NHibernate persistence

  • Delete the StagedTimeoutEntity table. This table contains copies of migrated timeouts.
  • Delete the MigrationsEntity table. Each row in this table represents a previously performed migration.

Azure Storage persistence

When all the timeouts in a given timeout table have been migrated, the timeout table may be deleted. It is also possible to delete only migrated entities from a timeout table by deleting all rows with OwningTimeoutManager starting with __hidden__.

The timeoutsmigration table is left in the state of the last migration that was run in case it is required for troubleshooting. The table is cleaned automatically during every migration run. To reduce storage costs, after all migrations are done it is advisable to delete:

  • The migration table: timeoutsmigration
  • The timeout tool state table: timeoutsmigrationtoolstate

Limitations

RabbitMQ transport

As documented in the RabbitMQ transport, the maximum delay value of a timeout is 8.5 years. If the migration tool encounters any timeouts that have delivery time set beyond that, it will not migrate that endpoint's timeouts.

If the tool presents endpoints that are not part of the system when running the preview command, it's possible that an endpoint was renamed at some point. Any timeouts that were stored for that endpoint, might already be late in delivery and should be handled separately from the migration tool since the tool has no way to detect where to migrate them to.

RavenDB persistence

The tool requires that timeout documents be discoverable with a known prefix.

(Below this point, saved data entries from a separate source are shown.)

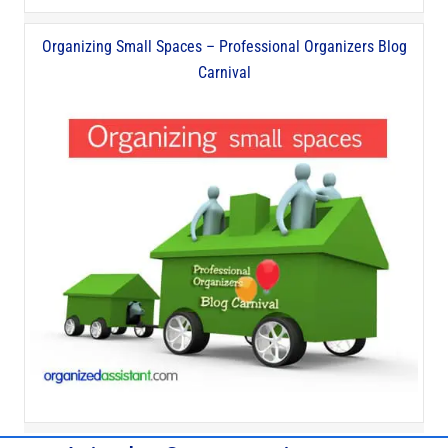
Organizing Small Spaces – Professional Organizers Blog
Carnival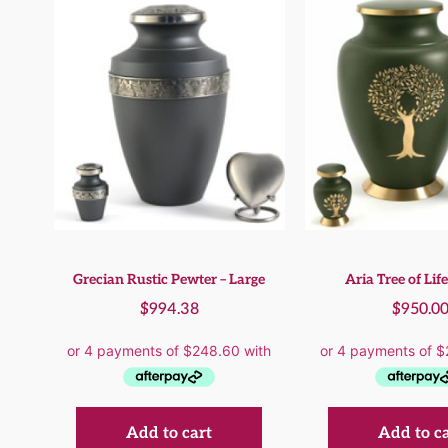
Grecian Rustic Pewter – Large
Aria Tree of Life
$
994.38
$
950.0
Add to cart
Add to c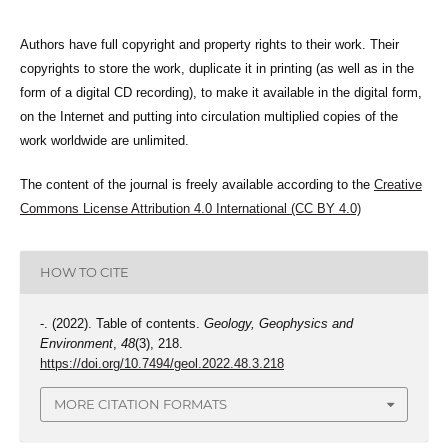
Authors have full copyright and property rights to their work. Their
copyrights to store the work, duplicate it in printing (as well as in the
form of a digital CD recording), to make it available in the digital form,
on the Internet and putting into circulation multiplied copies of the
work worldwide are unlimited.
The content of the journal is freely available according to the
Creative
Commons License Attribution 4.0 International (CC BY 4.0)
HOW TO CITE
-. (2022). Table of contents.
Geology, Geophysics and
Environment
,
48
(3), 218.
https://doi.org/10.7494/geol.2022.48.3.218
MORE CITATION FORMATS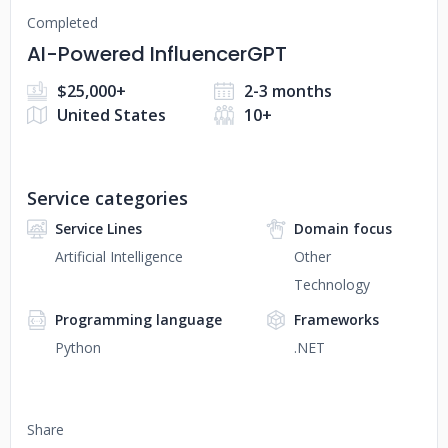
Completed
AI-Powered InfluencerGPT
$25,000+
2-3 months
United States
10+
Service categories
Service Lines
Domain focus
Artificial Intelligence
Other
Technology
Programming language
Frameworks
Python
.NET
Share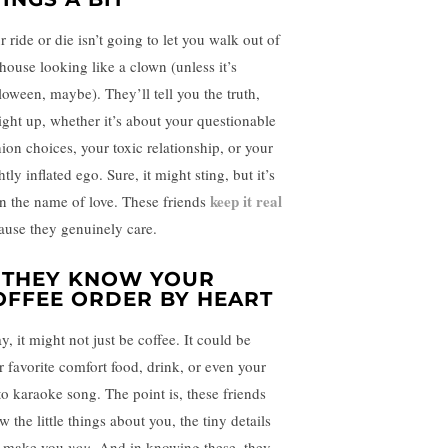
 ride or die isn’t going to let you walk out of
 house looking like a clown (unless it’s
loween, maybe). They’ll tell you the truth,
aight up, whether it’s about your questionable
hion choices, your toxic relationship, or your
htly inflated ego. Sure, it might sting, but it’s
keep it real
 in the name of love. These friends
ause they genuinely care.
. THEY KNOW YOUR
OFFEE ORDER BY HEART
, it might not just be coffee. It could be
r favorite comfort food, drink, or even your
to karaoke song. The point is, these friends
 the little things about you, the tiny details
t make you
you
. And in knowing these, they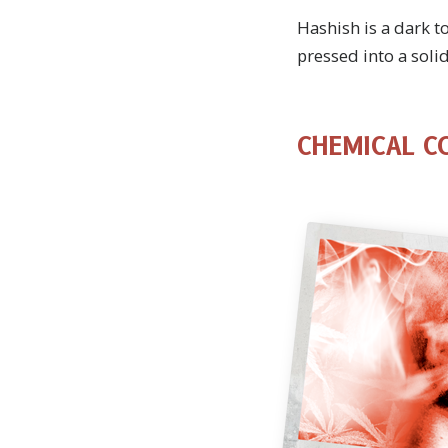
Hashish is a dark t
pressed into a solid
CHEMICAL C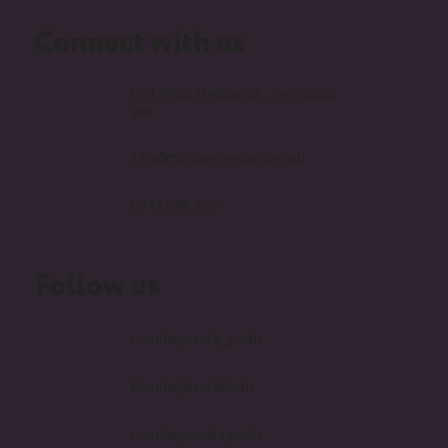
Connect with us
Unit 1B/25 Delage St, Joondalup
WA
info@mondaymedia.com.au
0447 276 379
Follow us
mondaymedia_perth
MondayMediaPerth
monday-media-perth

The prefix is passed to the tool using the --prefix parameter. The default is TimeoutDatas if a value is not provided. If the system being migrated is using custom ID generation strategies when persisting timeout documents, a prefix may not be applicable.

Scanning timeouts without a well-known prefix is currently not supported.

Azure Storage persistence

Due to restrictions of Azure Storage Tables it is not possible to list all endpoints or migrate multiple endpoints. Therefore the --endpoint option must be specified for all commands.

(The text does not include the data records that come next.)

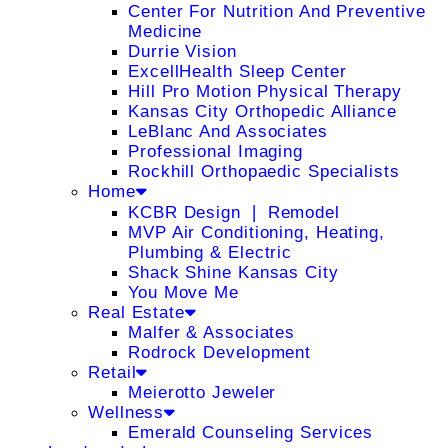
Center For Nutrition And Preventive
Medicine
Durrie Vision
ExcellHealth Sleep Center
Hill Pro Motion Physical Therapy
Kansas City Orthopedic Alliance
LeBlanc And Associates
Professional Imaging
Rockhill Orthopaedic Specialists
Home
KCBR Design ❘ Remodel
MVP Air Conditioning, Heating,
Plumbing & Electric
Shack Shine Kansas City
You Move Me
Real Estate
Malfer & Associates
Rodrock Development
Retail
Meierotto Jeweler
Wellness
Emerald Counseling Services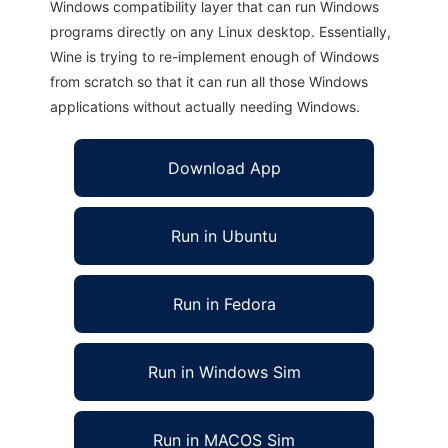
Windows compatibility layer that can run Windows
programs directly on any Linux desktop. Essentially,
Wine is trying to re-implement enough of Windows
from scratch so that it can run all those Windows
applications without actually needing Windows.
Download App
Run in Ubuntu
Run in Fedora
Run in Windows Sim
Run in MACOS Sim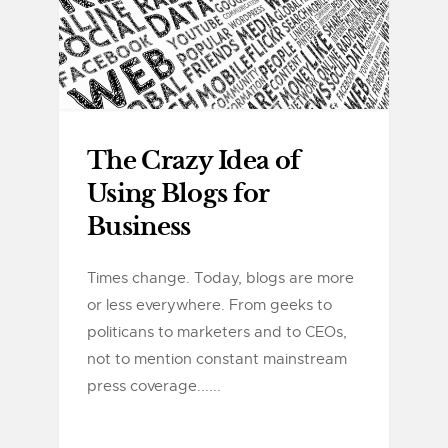
The Crazy Idea of
Using Blogs for
Business
Times change. Today, blogs are more
or less everywhere. From geeks to
politicans to marketers and to CEOs,
not to mention constant mainstream
press coverage......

Azure Storage Queues transport

When migrating timeouts to the ASQ transport, the table in which delayed messages are stored is determined by convention. The same convention is applied in the tool. However, it's possible to override delayed messages table name in the endpoint configuration. If this option is used, the tool is unable to migrate all endpoints as the convention can't be applied to derive the table name for the delayed messages. Therefore, the tool will guard against this scenario and require that the --endpoint option be used when the --delayedtablename option is specified.

Troubleshooting

If the migration started but stopped or failed along the way, the migration tool can recover and continue where it left off. To resume an interrupted migration the tool must be run with the same arguments.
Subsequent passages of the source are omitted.